Higgins succeeds on all counts by making Chicago the New 52's "anti-vigilante city." Sure, the police might shoot at Batman some times, but Higgins's Chicago mistrusts superheroes from the politicians down to the regular people, and the city itself even bears some scars of previous metahuman action. At once, Higgins gives this New 52 Chicago both a clear character and a complex back-history, and both of these serve to establish Chicago as a prime DC Universe setting, hopefully for a long time to come.
Higgins's villain of the piece, Prankster Oswald Loomis, is perhaps a somewhat obscure Superman villain, but as a long-time Superman fan I'm actually quite familiar with him. I hadn't seen pictures of Higgins and Booth's masked Prankster until this book, and I was initially taken aback by the differences between the new Prankster and old. But despite the "Ha"-ridden Nightwing #19 cover, this Prankster leans more toward hacking and torture than whoopie cushions and joy buzzers, and I think that works for Nightwing; the Prankster is an exuberant but serious threat, not in any regard a "silly" villain for Nightwing.
Indeed though the Prankster ultimately has ulterior motives for his crimes, there's a point in the book where the Prankster strongly reminded me of Alan Grant's Anarky, and both his appearance and seeming motivations back that up. Anarky has reappeared elsewhere in the DC Universe, so I hear, but this resemblance helped warm me to Higgins's Prankster, that he's convincing as a Bat-villain -- with some precedent, even -- despite his origins as a Superman villain.
The New 52 Nightwing title has worked best when Higgins's stories revolve around Nightwing's own character, as both the "Night of the Owls" and "Death of the Family" stories did, and less so when it's just Nightwing versus a villain (i.e. the "Paragon" storyline). Second City is thankfully the former, as Higgins never loses sight of the story's real conflict, that of Nightwing Dick Grayson hunting his parents' killer, Tony Zucco. Second City's conclusion, quite aptly, turns on Nightwing having to team up with Zucco against the Prankster, and Higgins does well with Nightwing's mixed feelings when Zucco is finally arrested.
Higgins refers a couple of times to Nightwing's earlier encounters with Zucco, which haven't been shown in the New 52 and which were fuzzy even in the pre-Flashpoint universe. I recognize Higgins is off Nightwing now in favor of the new Grayson team, but I'd be curious to see Higgins write some New 52 "Nightwing: Year One" stories some time, especially as it relates to Nightwing and Zucco. Was it Nightwing who finally arrested Zucco, or Robin? Does Zucco have some sense of Nightwing/Robin's identity? All of this seems worthy of further exploration to me.

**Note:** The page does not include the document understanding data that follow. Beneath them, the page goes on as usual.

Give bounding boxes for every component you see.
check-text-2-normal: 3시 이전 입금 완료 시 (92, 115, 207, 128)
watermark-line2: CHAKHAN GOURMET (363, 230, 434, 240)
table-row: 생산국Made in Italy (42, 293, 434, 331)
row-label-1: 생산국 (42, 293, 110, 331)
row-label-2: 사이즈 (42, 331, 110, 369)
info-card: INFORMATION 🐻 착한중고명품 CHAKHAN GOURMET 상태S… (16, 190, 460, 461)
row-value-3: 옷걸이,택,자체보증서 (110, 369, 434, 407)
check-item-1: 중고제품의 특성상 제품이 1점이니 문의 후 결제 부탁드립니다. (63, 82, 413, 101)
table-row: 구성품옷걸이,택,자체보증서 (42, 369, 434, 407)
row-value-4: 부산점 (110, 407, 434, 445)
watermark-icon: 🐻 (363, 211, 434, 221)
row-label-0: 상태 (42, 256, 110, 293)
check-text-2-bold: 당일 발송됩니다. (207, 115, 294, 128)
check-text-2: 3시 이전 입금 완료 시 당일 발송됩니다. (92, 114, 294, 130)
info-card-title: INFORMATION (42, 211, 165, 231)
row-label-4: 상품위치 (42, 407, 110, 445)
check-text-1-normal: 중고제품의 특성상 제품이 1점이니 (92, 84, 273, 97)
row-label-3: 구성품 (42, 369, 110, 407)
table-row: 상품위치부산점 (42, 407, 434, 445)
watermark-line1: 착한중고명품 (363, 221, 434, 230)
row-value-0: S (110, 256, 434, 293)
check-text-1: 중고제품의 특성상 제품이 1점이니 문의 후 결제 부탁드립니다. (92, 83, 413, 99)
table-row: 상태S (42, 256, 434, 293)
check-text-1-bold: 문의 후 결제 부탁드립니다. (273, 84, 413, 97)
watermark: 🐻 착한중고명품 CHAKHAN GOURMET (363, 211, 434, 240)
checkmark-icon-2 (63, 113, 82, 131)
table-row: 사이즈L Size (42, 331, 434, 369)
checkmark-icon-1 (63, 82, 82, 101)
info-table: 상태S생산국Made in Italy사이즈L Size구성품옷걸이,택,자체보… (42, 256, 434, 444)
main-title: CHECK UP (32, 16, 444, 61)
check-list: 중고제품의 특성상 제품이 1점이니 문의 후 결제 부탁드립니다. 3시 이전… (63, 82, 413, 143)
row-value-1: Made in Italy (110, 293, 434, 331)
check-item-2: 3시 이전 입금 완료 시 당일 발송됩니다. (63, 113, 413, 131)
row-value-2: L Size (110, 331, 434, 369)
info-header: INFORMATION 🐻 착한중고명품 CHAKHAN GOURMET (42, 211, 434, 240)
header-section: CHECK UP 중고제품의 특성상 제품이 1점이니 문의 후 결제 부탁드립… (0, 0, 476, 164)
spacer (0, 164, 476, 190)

I had been concerned about an abstract, distorted Nightwing under Brett Booth's pen, but what Booth presents is a fairly restrained yet fluid Nightwing, somewhere on the scale closer to Scott McDaniel's Nightwing than Eddy Barrows's. Certainly Booth is right for this more widescreen Prankster story than Barrows would have been, and especially in making the Prankster's costume outlandish but still realistic within the confines of the story.
What really struck me, however, were the little details Booth added to Nightwing's costume. There's red accents now on the mask, as well as the return of Nightwing's finger stripes, and also it seems some additional red at the waistline. That Nightwing should wear red makes more and more sense to me, homage that it is to his Robin costume, and Booth makes the costume pop in these pages in a way that's a real credit to the artist.

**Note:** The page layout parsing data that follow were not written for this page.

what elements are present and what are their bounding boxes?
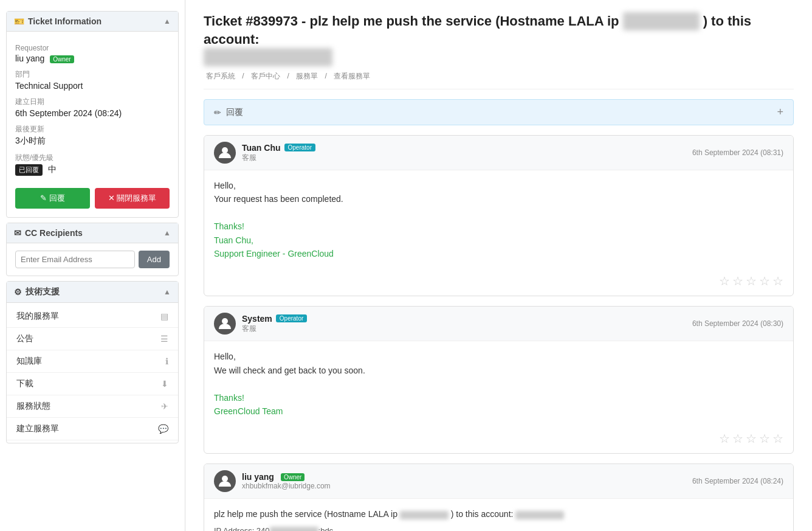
- breadcrumb-item-4[interactable]: 查看服務單: [334, 72, 370, 80]
- status-value: 已回覆 中: [15, 164, 170, 176]
- nav-item-service-status[interactable]: 服務狀態 ✈: [7, 395, 178, 418]
- star-1-4[interactable]: ☆: [759, 274, 770, 288]
- message-header-2: System Operator 客服 6th September 2024 (0…: [204, 307, 793, 341]
- nav-label-knowledge: 知識庫: [16, 356, 42, 367]
- message-header-1: Tuan Chu Operator 客服 6th September 2024 …: [204, 136, 793, 170]
- close-ticket-button[interactable]: ✕ 關閉服務單: [95, 188, 170, 209]
- breadcrumb: 客戶系統 / 客戶中心 / 服務單 / 查看服務單: [204, 71, 794, 89]
- tech-support-label: 技術支援: [26, 286, 60, 297]
- ticket-title: Ticket #839973 - plz help me push the se…: [204, 12, 794, 66]
- sender-info-3: liu yang Owner xhbubkfmak@iubridge.com: [242, 472, 331, 490]
- sender-info-2: System Operator 客服: [242, 314, 307, 334]
- blurred-account-msg: [515, 511, 564, 519]
- created-value: 6th September 2024 (08:24): [15, 108, 170, 118]
- star-1-2[interactable]: ☆: [732, 274, 743, 288]
- tech-icon: ⚙: [14, 287, 22, 297]
- cc-header: ✉ CC Recipients ▲: [7, 223, 178, 243]
- sender-role-2: 客服: [242, 324, 307, 334]
- breadcrumb-item-2[interactable]: 客戶中心: [251, 72, 280, 80]
- main-content: Ticket #839973 - plz help me push the se…: [185, 0, 812, 531]
- owner-badge: Owner: [50, 55, 74, 63]
- action-buttons: ✎ 回覆 ✕ 關閉服務單: [7, 182, 178, 217]
- star-1-5[interactable]: ☆: [772, 274, 783, 288]
- cc-recipients-section: ✉ CC Recipients ▲ Add: [6, 223, 179, 276]
- nav-section-body: 我的服務單 ▤ 公告 ☰ 知識庫 ℹ 下載 ⬇ 服務狀態 ✈ 建立服務單 💬: [7, 303, 178, 443]
- reply-bar-plus-icon[interactable]: +: [777, 106, 783, 119]
- ticket-info-header: 🎫 Ticket Information ▲: [7, 12, 178, 32]
- my-tickets-icon: ▤: [160, 311, 168, 321]
- priority-value: 中: [48, 164, 57, 174]
- nav-label-announcements: 公告: [16, 333, 33, 344]
- cc-email-input[interactable]: [15, 251, 135, 268]
- svg-point-1: [222, 318, 228, 324]
- star-2-1[interactable]: ☆: [719, 431, 730, 446]
- cc-add-button[interactable]: Add: [139, 251, 170, 268]
- tech-support-header: ⚙ 技術支援 ▲: [7, 282, 178, 303]
- cc-label: CC Recipients: [25, 228, 83, 238]
- nav-item-my-tickets[interactable]: 我的服務單 ▤: [7, 305, 178, 328]
- reply-button[interactable]: ✎ 回覆: [15, 188, 90, 209]
- operator-badge-1: Operator: [284, 144, 315, 151]
- sender-name-1: Tuan Chu: [242, 143, 281, 153]
- announcements-icon: ☰: [160, 334, 168, 344]
- pencil-icon: ✏: [214, 108, 221, 117]
- requestor-label: Requestor: [15, 44, 170, 52]
- reply-bar[interactable]: ✏ 回覆 +: [204, 99, 794, 125]
- nav-label-my-tickets: 我的服務單: [16, 311, 59, 322]
- star-1-1[interactable]: ☆: [719, 274, 730, 288]
- operator-badge-2: Operator: [276, 314, 307, 322]
- cc-icon: ✉: [14, 228, 21, 238]
- nav-item-knowledge[interactable]: 知識庫 ℹ: [7, 350, 178, 373]
- message-card-3: liu yang Owner xhbubkfmak@iubridge.com 6…: [204, 463, 794, 531]
- breadcrumb-item-3[interactable]: 服務單: [296, 72, 318, 80]
- tech-support-section: ⚙ 技術支援 ▲ 我的服務單 ▤ 公告 ☰ 知識庫 ℹ 下載 ⬇ 服: [6, 281, 179, 443]
- downloads-icon: ⬇: [161, 379, 168, 389]
- sender-name-2: System: [242, 314, 272, 324]
- star-1-3[interactable]: ☆: [746, 274, 757, 288]
- ticket-info-label: Ticket Information: [28, 16, 102, 26]
- message-text-2: Hello, We will check and get back to you…: [214, 350, 783, 418]
- requestor-value: liu yang Owner: [15, 54, 170, 63]
- dept-value: Technical Support: [15, 81, 170, 91]
- message-body-3: plz help me push the service (Hostname L…: [204, 499, 793, 531]
- requestor-name: liu yang: [15, 54, 44, 63]
- message-card-2: System Operator 客服 6th September 2024 (0…: [204, 306, 794, 454]
- sender-name-3: liu yang: [242, 472, 274, 482]
- star-2-2[interactable]: ☆: [732, 431, 743, 446]
- breadcrumb-item-1[interactable]: 客戶系統: [206, 72, 235, 80]
- cc-chevron-up-icon[interactable]: ▲: [163, 229, 171, 237]
- message-card-1: Tuan Chu Operator 客服 6th September 2024 …: [204, 135, 794, 296]
- sender-info-1: Tuan Chu Operator 客服: [242, 143, 315, 163]
- status-label: 狀態/優先級: [15, 153, 170, 163]
- stars-row-2: ☆ ☆ ☆ ☆ ☆: [204, 426, 793, 453]
- message-time-3: 6th September 2024 (08:24): [692, 477, 783, 485]
- ticket-icon: 🎫: [14, 16, 24, 26]
- blurred-account: qnkunov.hgjadj.com: [204, 48, 332, 66]
- svg-point-2: [222, 476, 228, 482]
- nav-item-downloads[interactable]: 下載 ⬇: [7, 373, 178, 395]
- ticket-info-body: Requestor liu yang Owner 部門 Technical Su…: [7, 32, 178, 182]
- message-time-1: 6th September 2024 (08:31): [692, 148, 783, 157]
- status-badge: 已回覆: [15, 164, 43, 176]
- nav-item-announcements[interactable]: 公告 ☰: [7, 328, 178, 350]
- tech-chevron-up-icon[interactable]: ▲: [163, 288, 171, 296]
- star-2-5[interactable]: ☆: [772, 431, 783, 446]
- chevron-up-icon[interactable]: ▲: [163, 17, 171, 26]
- star-2-3[interactable]: ☆: [746, 431, 757, 446]
- avatar-tuan-chu: [214, 142, 236, 164]
- message-text-3: plz help me push the service (Hostname L…: [214, 507, 783, 521]
- nav-label-service-status: 服務狀態: [16, 401, 50, 412]
- blurred-ip-address: [270, 527, 318, 531]
- star-2-4[interactable]: ☆: [759, 431, 770, 446]
- message-text-1: Hello, Your request has been completed. …: [214, 179, 783, 260]
- ticket-info-section: 🎫 Ticket Information ▲ Requestor liu yan…: [6, 11, 179, 218]
- sender-role-1: 客服: [242, 153, 315, 163]
- blurred-ip-msg: [400, 511, 449, 519]
- updated-label: 最後更新: [15, 124, 170, 134]
- nav-item-create-ticket[interactable]: 建立服務單 💬: [7, 418, 178, 440]
- sender-email-3: xhbubkfmak@iubridge.com: [242, 482, 331, 490]
- service-status-icon: ✈: [161, 401, 168, 411]
- cc-body: Add: [7, 243, 178, 276]
- created-label: 建立日期: [15, 97, 170, 107]
- message-body-2: Hello, We will check and get back to you…: [204, 341, 793, 426]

In Nightwing Vol. 4: Second City, writer Kyle Higgins finally gets six uninterrupted issues to tell his own story, something I don't think we've seen since volume one. With a great new status quo for the character, a credible villain, a cogent mystery, seeds hewn for stories to come, and a distinct look for the title courtesy Brett Booth, Nightwing hits all its marks here. Pity the book ends with the next volume, but it seems like it's going out on top.